**YOUR TASK:** Pull out every line in the data that has the string "Hostkgbbdhcp" in it.

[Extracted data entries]
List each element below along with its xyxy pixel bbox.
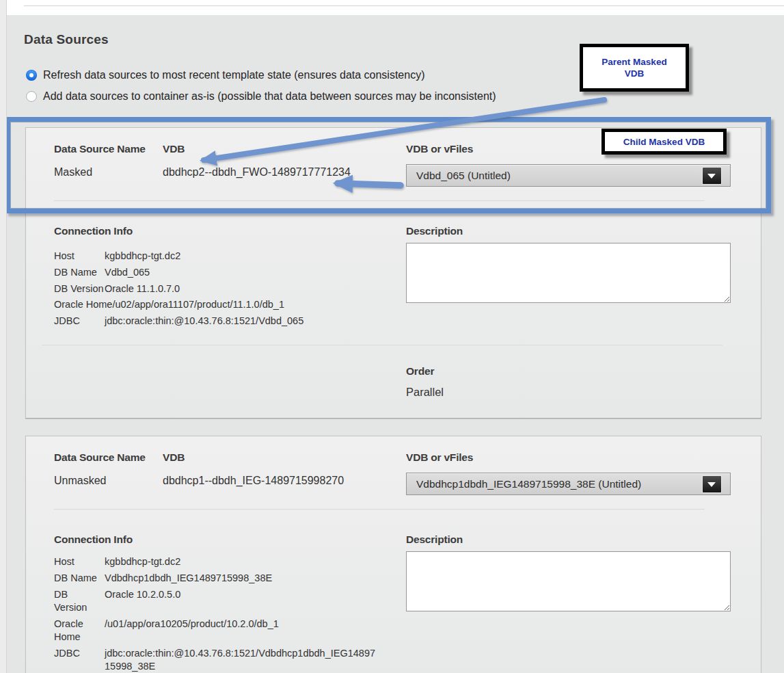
dropdown-toggle-button[interactable] xyxy=(703,168,721,184)
connection-info-list: Hostkgbbdhcp-tgt.dc2 DB NameVdbd_065 DB … xyxy=(54,248,303,330)
callout-child-text: Child Masked VDB xyxy=(623,136,705,148)
left-gutter xyxy=(0,0,7,673)
data-source-name-value: Unmasked xyxy=(54,475,106,487)
vdb-value: dbdhcp1--dbdh_IEG-1489715998270 xyxy=(163,475,344,487)
radio-selected-icon[interactable] xyxy=(26,70,37,81)
column-header-data-source-name: Data Source Name xyxy=(54,143,146,155)
column-header-vdb: VDB xyxy=(163,143,185,155)
connection-info-title: Connection Info xyxy=(54,225,133,237)
connection-row-db-name: DB NameVdbdhcp1dbdh_IEG1489715998_38E xyxy=(54,572,381,585)
callout-parent-text: Parent Masked VDB xyxy=(601,56,666,79)
connection-value: Oracle 11.1.0.7.0 xyxy=(105,283,180,294)
radio-option-add-asis-label: Add data sources to container as-is (pos… xyxy=(43,90,496,103)
connection-info-title: Connection Info xyxy=(54,533,133,546)
connection-value: Vdbdhcp1dbdh_IEG1489715998_38E xyxy=(105,572,379,585)
vdb-or-vfiles-dropdown[interactable]: Vdbdhcp1dbdh_IEG1489715998_38E (Untitled… xyxy=(406,473,731,495)
radio-option-refresh[interactable]: Refresh data sources to most recent temp… xyxy=(26,68,425,82)
connection-row-jdbc: JDBCjdbc:oracle:thin:@10.43.76.8:1521/Vd… xyxy=(54,313,303,330)
data-source-name-value: Masked xyxy=(54,166,92,179)
top-divider xyxy=(24,5,784,6)
radio-dot xyxy=(29,73,33,77)
connection-row-jdbc: JDBCjdbc:oracle:thin:@10.43.76.8:1521/Vd… xyxy=(54,647,381,673)
divider xyxy=(42,345,722,345)
connection-value: Vdbd_065 xyxy=(105,267,150,278)
column-header-vdb-or-vfiles: VDB or vFiles xyxy=(406,451,473,464)
connection-row-host: Hostkgbbdhcp-tgt.dc2 xyxy=(54,248,303,265)
connection-label: Oracle Home xyxy=(54,618,103,644)
connection-row-db-name: DB NameVdbd_065 xyxy=(54,265,303,281)
description-title: Description xyxy=(406,533,463,546)
connection-value: Oracle 10.2.0.5.0 xyxy=(105,588,379,614)
divider xyxy=(54,200,705,201)
column-header-data-source-name: Data Source Name xyxy=(54,451,146,464)
vdb-or-vfiles-dropdown[interactable]: Vdbd_065 (Untitled) xyxy=(406,164,731,187)
vdb-or-vfiles-dropdown-value: Vdbdhcp1dbdh_IEG1489715998_38E (Untitled… xyxy=(416,473,641,494)
dropdown-toggle-button[interactable] xyxy=(703,476,721,492)
order-title: Order xyxy=(406,365,434,378)
connection-label: Oracle Home xyxy=(54,297,112,313)
connection-label: Host xyxy=(54,248,105,265)
callout-child-masked-vdb: Child Masked VDB xyxy=(601,129,727,155)
callout-parent-line1: Parent Masked xyxy=(601,56,666,68)
connection-value: jdbc:oracle:thin:@10.43.76.8:1521/Vdbd_0… xyxy=(105,315,303,326)
connection-info-list: Hostkgbbdhcp-tgt.dc2 DB NameVdbdhcp1dbdh… xyxy=(54,555,381,673)
description-title: Description xyxy=(406,225,463,237)
vdb-or-vfiles-dropdown-value: Vdbd_065 (Untitled) xyxy=(416,165,511,186)
divider xyxy=(54,509,705,510)
radio-option-refresh-label: Refresh data sources to most recent temp… xyxy=(43,69,425,81)
connection-row-oracle-home: Oracle Home/u01/app/ora10205/product/10.… xyxy=(54,618,381,644)
chevron-down-icon xyxy=(707,174,716,179)
chevron-down-icon xyxy=(707,482,716,487)
column-header-vdb: VDB xyxy=(163,451,185,464)
connection-value: kgbbdhcp-tgt.dc2 xyxy=(105,555,379,568)
connection-value: kgbbdhcp-tgt.dc2 xyxy=(105,250,180,261)
connection-label: JDBC xyxy=(54,647,103,673)
connection-row-host: Hostkgbbdhcp-tgt.dc2 xyxy=(54,555,381,568)
data-source-card-masked: Data Source Name VDB VDB or vFiles Maske… xyxy=(25,127,761,419)
radio-option-add-asis[interactable]: Add data sources to container as-is (pos… xyxy=(26,90,496,103)
callout-parent-masked-vdb: Parent Masked VDB xyxy=(580,44,689,92)
connection-row-db-version: DB VersionOracle 11.1.0.7.0 xyxy=(54,281,303,298)
top-band xyxy=(0,0,784,15)
connection-value: /u02/app/ora11107/product/11.1.0/db_1 xyxy=(112,299,284,310)
data-source-card-unmasked: Data Source Name VDB VDB or vFiles Unmas… xyxy=(25,436,761,673)
vdb-value: dbdhcp2--dbdh_FWO-1489717771234 xyxy=(163,166,351,179)
connection-value: jdbc:oracle:thin:@10.43.76.8:1521/Vdbdhc… xyxy=(105,647,379,673)
connection-label: DB Version xyxy=(54,281,105,298)
description-textarea[interactable] xyxy=(406,243,731,303)
connection-value: /u01/app/ora10205/product/10.2.0/db_1 xyxy=(105,618,379,644)
connection-label: DB Version xyxy=(54,588,103,614)
column-header-vdb-or-vfiles: VDB or vFiles xyxy=(406,143,473,155)
connection-label: Host xyxy=(54,555,103,568)
connection-label: JDBC xyxy=(54,313,105,330)
description-textarea[interactable] xyxy=(406,551,731,611)
page-title: Data Sources xyxy=(24,32,109,47)
connection-row-db-version: DB VersionOracle 10.2.0.5.0 xyxy=(54,588,381,614)
order-value: Parallel xyxy=(406,386,444,399)
connection-row-oracle-home: Oracle Home/u02/app/ora11107/product/11.… xyxy=(54,297,303,313)
connection-label: DB Name xyxy=(54,572,103,585)
radio-unselected-icon[interactable] xyxy=(26,91,37,102)
callout-parent-line2: VDB xyxy=(601,68,666,79)
connection-label: DB Name xyxy=(54,265,105,281)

**WRITTEN ANSWER:**
connection-info-list: Hostkgbbdhcp-tgt.dc2 DB NameVdbd_065 DB … xyxy=(54,248,303,330)
connection-row-host: Hostkgbbdhcp-tgt.dc2 xyxy=(54,248,303,265)
connection-info-list: Hostkgbbdhcp-tgt.dc2 DB NameVdbdhcp1dbdh… xyxy=(54,555,381,673)
connection-row-host: Hostkgbbdhcp-tgt.dc2 xyxy=(54,555,381,568)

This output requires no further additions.